Well depth | 3,200 m |
Water depth | 1,380 m |
Outer diameter of testing pipe | 0.1143 m |
Inner diameter of testing pipe | 0.095 m |
Outer diameter of casing | 0.2445 m |
Inner diameter of casing | 0.2168 m |
Outer diameter of cement | 0.3111 m |
Inner diameter of cement | 0.2445 m |
Outer diameter of drilling riser | 0.5334 m |
Inner diameter of drilling riser | 0.0489 m |
Geothermal gradient | 0.057 C/m |
Surface sea water temperature | 20 C |
Material | Density | Specific heat | Thermal conductivity |
(kg/m^{3}) | (J/kg-K) | (J/(m-K) | |
Gas | 6.5 | 2,227 | 0.03 |
Sea water | 1,025 | 4,180 | 0.57 |
Drilling fluid | 1,200 | 1,600 | 1.75 |
Steel | 7,850 | 400 | 43.7 |
Cement | 2,700 | 600 | 1.75 |
Rock | 2,640 | 837 | 2.25 |
Figure 3 presents the temperature profiles from bottom hole to the mudline calculated by the new model. As expected, the temperature of gas inside the test string increases with gas production rate. Based on the temperature at the mudline, the temperature profiles of the gas inside the drilling riser were calculated with the classical heat transfer model presented by Guo et al. [6]. The predicted temperatures of gas at surface are summarized in Table 3. Also included in the table are the temperatures measured in the field test and calculated by Mao’s model [26]. It is seen that the new model gives error less than 4%. Although Mao’s model gives error of less than 6%, it is argued that the gas density of 650 kg/m^{3} employed in Mao’s model is too high.
Gas Production Rate | Temperature at Surface (C) | ||||
(m^{3}/day) | Field Test | Mao's (2016) Model | Error (%) | New Model | Error (%) |
450,000 | 55 | 57.9 | 5.27 | 56.4 | 2.55 |
850,000 | 62.5 | 65.8 | 5.28 | 64.6 | 3.36 |
1,500,000 | 70.5 | 73.3 | 3.97 | 73.1 | 3.69 |
5. Conclusions
A new closed-form analytical model was developed in this study for predicting fluid temperature profiles in deep-water wells. The following conclusions are drawn:
(1) Comparisons of results from Hasan’s (1996) model, Gilbertson et al.’s (2013) model, and the new model with temperature data measured in two gas-lift wells show that the new model best predicts well temperatures in trend.

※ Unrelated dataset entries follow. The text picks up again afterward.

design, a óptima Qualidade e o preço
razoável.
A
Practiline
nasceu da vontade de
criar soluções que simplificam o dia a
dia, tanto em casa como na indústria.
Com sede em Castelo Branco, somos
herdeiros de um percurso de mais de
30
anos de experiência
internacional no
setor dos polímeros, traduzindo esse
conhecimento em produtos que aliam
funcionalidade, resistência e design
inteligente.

(2) A comparison of results given by Mao’s (2016) model and the new model with temperatures observed in a deep-water gas well testing indicates that the new model better predicts well temperatures with errors less than 4%.

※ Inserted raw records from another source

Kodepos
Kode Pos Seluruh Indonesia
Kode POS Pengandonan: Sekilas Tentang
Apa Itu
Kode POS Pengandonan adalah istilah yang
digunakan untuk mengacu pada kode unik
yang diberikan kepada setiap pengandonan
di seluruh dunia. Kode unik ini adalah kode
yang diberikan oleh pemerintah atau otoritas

(3) The new model was derived for general applications including oil and gas production through tubing, oil production through gas lift, water and gas injection, and well drilling and work over with reverse circulation. Accuracy of the model in these applications needs further investigations.
Acknowledgements
This research was sponsored by the China National Natural Science Foundation Founding No. 51274220. The author is grateful to the support from the Southwest Petroleum University through the State "1000-Scholar" Program.